Below are the records; restate word for word the lines from the first through the one containing "Το παλικάρι είναι", and only those.

Dataset entries
-----
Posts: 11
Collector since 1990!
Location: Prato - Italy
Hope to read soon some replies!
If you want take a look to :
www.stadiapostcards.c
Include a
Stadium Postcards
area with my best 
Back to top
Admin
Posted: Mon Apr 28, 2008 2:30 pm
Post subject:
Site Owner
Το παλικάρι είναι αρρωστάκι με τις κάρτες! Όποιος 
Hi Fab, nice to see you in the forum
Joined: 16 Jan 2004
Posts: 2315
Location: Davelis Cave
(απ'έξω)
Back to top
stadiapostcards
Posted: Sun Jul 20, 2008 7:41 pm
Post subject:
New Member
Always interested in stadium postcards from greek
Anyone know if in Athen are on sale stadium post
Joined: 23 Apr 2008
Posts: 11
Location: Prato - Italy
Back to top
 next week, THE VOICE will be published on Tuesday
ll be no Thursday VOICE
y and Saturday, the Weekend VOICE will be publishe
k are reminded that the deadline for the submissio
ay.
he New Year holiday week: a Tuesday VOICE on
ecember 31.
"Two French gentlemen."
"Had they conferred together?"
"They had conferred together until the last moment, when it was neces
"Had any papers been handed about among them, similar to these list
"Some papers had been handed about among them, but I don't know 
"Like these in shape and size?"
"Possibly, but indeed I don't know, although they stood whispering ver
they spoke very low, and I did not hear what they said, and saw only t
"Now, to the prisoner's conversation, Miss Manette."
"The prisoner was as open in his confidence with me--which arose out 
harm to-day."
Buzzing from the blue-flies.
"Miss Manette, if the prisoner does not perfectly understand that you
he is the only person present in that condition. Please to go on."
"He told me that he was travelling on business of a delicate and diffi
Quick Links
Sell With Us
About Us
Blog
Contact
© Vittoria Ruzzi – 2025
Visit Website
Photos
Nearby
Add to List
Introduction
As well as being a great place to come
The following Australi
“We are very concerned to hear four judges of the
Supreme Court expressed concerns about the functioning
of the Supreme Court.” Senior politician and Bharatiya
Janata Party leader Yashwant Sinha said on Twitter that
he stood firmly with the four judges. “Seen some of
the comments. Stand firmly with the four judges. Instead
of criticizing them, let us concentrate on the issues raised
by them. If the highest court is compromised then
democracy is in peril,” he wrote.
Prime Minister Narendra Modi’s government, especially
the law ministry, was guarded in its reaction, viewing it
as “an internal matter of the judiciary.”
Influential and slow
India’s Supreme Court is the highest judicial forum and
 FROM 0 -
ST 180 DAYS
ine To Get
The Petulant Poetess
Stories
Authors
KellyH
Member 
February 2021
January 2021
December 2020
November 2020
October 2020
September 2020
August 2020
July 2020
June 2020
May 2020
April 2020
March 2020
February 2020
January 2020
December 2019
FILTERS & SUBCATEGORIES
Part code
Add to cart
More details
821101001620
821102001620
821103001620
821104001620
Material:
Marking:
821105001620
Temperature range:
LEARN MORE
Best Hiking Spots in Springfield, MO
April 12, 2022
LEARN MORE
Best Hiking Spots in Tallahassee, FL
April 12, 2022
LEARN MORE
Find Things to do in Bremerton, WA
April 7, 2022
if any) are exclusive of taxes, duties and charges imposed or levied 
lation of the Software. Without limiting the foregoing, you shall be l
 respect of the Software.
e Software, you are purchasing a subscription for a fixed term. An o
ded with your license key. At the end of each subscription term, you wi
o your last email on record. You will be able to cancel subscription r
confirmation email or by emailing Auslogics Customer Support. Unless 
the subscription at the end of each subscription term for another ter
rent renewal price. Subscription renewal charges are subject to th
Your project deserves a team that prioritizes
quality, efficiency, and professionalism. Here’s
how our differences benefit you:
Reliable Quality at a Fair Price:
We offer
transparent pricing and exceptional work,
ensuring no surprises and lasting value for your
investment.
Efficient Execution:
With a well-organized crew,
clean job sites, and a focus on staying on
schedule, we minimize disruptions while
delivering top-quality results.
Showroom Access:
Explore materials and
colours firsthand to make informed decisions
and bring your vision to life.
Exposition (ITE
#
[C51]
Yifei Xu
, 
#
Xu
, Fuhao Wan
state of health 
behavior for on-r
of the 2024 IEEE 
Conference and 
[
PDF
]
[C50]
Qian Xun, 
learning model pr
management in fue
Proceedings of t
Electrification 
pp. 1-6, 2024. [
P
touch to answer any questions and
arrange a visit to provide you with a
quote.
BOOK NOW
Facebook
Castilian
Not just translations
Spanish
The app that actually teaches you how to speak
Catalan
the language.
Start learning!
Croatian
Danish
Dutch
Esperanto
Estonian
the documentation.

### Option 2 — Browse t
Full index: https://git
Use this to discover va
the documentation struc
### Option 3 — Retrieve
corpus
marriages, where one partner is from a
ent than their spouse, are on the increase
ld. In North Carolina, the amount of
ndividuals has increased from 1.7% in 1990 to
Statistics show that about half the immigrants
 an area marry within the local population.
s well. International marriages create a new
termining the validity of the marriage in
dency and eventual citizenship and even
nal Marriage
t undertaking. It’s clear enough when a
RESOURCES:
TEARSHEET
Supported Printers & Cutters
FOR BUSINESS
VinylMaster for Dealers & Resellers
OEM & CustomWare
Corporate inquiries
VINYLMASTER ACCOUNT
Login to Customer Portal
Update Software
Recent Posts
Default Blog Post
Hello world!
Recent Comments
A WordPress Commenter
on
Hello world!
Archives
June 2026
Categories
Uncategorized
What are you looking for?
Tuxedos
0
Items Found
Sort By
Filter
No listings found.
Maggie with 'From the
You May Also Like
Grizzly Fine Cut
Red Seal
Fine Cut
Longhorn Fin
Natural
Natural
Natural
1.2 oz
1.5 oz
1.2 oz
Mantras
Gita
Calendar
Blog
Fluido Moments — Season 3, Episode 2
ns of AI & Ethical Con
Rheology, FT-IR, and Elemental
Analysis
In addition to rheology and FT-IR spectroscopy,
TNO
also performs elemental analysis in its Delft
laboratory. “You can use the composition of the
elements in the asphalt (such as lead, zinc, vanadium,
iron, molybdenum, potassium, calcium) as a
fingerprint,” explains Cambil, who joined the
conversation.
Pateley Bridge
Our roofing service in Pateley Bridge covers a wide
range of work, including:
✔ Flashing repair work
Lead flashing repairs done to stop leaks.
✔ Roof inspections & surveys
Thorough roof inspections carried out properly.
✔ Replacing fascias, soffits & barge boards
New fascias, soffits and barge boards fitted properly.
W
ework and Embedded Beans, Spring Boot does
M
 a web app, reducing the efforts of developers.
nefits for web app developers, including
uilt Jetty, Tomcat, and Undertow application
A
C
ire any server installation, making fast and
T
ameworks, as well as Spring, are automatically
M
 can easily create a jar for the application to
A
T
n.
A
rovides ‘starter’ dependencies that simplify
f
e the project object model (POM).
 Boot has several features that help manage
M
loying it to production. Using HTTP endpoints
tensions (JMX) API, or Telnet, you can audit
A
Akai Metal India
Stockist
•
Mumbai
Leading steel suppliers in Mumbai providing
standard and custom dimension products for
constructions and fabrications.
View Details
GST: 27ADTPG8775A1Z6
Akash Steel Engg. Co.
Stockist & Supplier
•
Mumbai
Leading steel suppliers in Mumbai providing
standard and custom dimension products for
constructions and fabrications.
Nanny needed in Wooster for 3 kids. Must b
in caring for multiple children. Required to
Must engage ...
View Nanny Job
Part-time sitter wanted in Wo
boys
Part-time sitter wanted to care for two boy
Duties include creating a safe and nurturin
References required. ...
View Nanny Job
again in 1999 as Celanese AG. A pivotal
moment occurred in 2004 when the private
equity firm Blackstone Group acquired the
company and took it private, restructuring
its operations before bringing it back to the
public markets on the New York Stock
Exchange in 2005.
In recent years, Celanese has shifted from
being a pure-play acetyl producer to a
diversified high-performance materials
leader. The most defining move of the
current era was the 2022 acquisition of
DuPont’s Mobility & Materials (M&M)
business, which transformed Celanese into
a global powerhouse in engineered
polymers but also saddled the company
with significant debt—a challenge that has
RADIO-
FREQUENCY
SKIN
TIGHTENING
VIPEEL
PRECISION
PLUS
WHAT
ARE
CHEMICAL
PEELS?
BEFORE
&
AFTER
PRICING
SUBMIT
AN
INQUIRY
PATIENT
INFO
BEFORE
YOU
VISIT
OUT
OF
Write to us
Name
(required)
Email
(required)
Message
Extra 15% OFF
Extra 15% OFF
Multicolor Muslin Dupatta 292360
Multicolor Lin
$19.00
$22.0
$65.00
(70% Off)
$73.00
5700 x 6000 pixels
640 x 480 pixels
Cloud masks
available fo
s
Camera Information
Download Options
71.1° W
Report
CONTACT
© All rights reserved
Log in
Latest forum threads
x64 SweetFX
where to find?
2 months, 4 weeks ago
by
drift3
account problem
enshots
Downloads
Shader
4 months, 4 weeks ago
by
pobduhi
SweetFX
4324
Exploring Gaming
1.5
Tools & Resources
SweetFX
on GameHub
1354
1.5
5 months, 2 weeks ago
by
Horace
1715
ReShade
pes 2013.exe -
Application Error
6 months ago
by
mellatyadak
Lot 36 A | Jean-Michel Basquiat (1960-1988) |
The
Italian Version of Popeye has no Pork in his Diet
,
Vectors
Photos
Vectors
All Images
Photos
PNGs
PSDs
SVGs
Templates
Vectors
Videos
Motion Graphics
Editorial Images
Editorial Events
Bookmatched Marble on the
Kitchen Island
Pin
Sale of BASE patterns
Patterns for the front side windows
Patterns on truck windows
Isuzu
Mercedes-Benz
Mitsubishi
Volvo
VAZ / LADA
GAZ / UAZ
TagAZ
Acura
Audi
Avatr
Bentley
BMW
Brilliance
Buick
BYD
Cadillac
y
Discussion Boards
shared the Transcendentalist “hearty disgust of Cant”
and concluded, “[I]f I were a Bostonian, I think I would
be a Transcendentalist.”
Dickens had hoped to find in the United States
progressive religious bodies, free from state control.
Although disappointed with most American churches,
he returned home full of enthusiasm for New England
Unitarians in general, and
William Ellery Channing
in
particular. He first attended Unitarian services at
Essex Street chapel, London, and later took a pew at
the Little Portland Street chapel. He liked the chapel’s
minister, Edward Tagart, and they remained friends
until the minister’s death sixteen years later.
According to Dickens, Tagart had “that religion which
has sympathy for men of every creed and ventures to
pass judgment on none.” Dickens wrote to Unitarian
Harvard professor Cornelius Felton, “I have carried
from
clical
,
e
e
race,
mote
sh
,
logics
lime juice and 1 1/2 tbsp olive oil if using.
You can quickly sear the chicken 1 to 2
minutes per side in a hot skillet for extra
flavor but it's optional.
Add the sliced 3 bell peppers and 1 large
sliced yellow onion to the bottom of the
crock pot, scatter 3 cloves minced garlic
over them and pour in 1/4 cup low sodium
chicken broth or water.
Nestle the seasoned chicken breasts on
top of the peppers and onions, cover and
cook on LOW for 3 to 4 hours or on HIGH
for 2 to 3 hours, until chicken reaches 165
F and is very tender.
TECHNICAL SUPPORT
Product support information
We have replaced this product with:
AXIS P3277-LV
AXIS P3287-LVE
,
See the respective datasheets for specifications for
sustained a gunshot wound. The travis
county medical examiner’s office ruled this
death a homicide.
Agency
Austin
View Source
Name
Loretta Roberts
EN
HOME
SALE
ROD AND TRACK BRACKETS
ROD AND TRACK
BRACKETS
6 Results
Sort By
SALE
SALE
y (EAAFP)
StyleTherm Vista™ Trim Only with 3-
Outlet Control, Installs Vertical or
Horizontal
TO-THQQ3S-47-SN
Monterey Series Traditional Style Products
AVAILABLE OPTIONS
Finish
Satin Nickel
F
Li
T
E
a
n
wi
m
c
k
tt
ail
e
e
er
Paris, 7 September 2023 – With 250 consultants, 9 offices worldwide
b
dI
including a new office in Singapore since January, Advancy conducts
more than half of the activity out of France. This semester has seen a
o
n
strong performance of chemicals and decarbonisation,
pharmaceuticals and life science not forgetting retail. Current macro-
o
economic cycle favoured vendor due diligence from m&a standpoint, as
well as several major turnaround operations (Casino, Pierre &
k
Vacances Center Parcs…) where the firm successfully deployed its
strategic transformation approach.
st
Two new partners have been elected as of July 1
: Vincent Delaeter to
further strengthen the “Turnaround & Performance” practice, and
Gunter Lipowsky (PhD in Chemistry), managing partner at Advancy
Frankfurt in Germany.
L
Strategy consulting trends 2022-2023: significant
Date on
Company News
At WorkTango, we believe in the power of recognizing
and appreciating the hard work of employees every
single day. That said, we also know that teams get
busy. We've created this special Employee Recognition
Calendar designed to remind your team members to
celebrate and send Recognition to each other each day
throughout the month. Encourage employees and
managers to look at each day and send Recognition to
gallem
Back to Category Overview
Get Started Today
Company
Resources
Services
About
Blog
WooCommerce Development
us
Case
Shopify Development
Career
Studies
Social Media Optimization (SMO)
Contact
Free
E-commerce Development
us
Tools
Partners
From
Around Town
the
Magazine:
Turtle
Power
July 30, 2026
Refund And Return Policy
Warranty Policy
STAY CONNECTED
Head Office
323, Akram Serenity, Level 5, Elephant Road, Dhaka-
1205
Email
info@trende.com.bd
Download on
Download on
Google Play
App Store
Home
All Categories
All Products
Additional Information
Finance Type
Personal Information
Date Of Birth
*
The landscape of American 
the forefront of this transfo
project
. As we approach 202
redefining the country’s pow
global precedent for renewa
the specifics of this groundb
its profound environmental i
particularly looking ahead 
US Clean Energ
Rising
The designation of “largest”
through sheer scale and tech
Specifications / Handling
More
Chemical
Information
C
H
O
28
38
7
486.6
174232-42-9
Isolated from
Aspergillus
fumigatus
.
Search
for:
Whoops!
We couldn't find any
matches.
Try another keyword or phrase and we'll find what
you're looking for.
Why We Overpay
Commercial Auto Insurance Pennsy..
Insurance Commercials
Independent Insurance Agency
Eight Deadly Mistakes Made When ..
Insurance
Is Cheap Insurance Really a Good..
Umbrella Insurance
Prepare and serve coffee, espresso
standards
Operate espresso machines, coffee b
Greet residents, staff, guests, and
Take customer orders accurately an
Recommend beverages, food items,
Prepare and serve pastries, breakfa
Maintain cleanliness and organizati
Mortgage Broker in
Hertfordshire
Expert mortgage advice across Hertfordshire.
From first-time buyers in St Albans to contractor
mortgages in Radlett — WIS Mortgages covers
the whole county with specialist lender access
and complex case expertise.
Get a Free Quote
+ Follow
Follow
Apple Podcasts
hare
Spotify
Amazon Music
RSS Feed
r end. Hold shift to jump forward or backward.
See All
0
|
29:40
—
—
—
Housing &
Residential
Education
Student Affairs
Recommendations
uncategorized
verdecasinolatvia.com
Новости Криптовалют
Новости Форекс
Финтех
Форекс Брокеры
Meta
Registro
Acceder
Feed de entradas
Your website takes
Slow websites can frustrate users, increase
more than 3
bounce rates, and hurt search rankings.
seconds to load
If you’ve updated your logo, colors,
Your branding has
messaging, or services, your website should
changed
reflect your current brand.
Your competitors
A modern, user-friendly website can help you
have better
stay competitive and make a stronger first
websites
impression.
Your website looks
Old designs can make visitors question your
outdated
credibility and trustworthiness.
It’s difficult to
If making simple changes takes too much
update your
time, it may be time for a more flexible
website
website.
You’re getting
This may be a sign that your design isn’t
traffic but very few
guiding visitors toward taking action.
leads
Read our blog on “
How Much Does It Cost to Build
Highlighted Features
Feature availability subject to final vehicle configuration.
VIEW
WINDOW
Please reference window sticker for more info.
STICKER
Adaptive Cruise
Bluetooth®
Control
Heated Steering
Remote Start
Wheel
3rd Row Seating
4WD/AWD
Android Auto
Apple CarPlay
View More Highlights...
-----
## Written answer
Posts: 11
Collector since 1990!
Location: Prato - Italy
Hope to read soon some replies!
If you want take a look to :
www.stadiapostcards.c
Include a
Stadium Postcards
area with my best 
Back to top
Admin
Posted: Mon Apr 28, 2008 2:30 pm
Post subject:
Site Owner
Το παλικάρι είναι αρρωστάκι με τις κάρτες! Όποιος 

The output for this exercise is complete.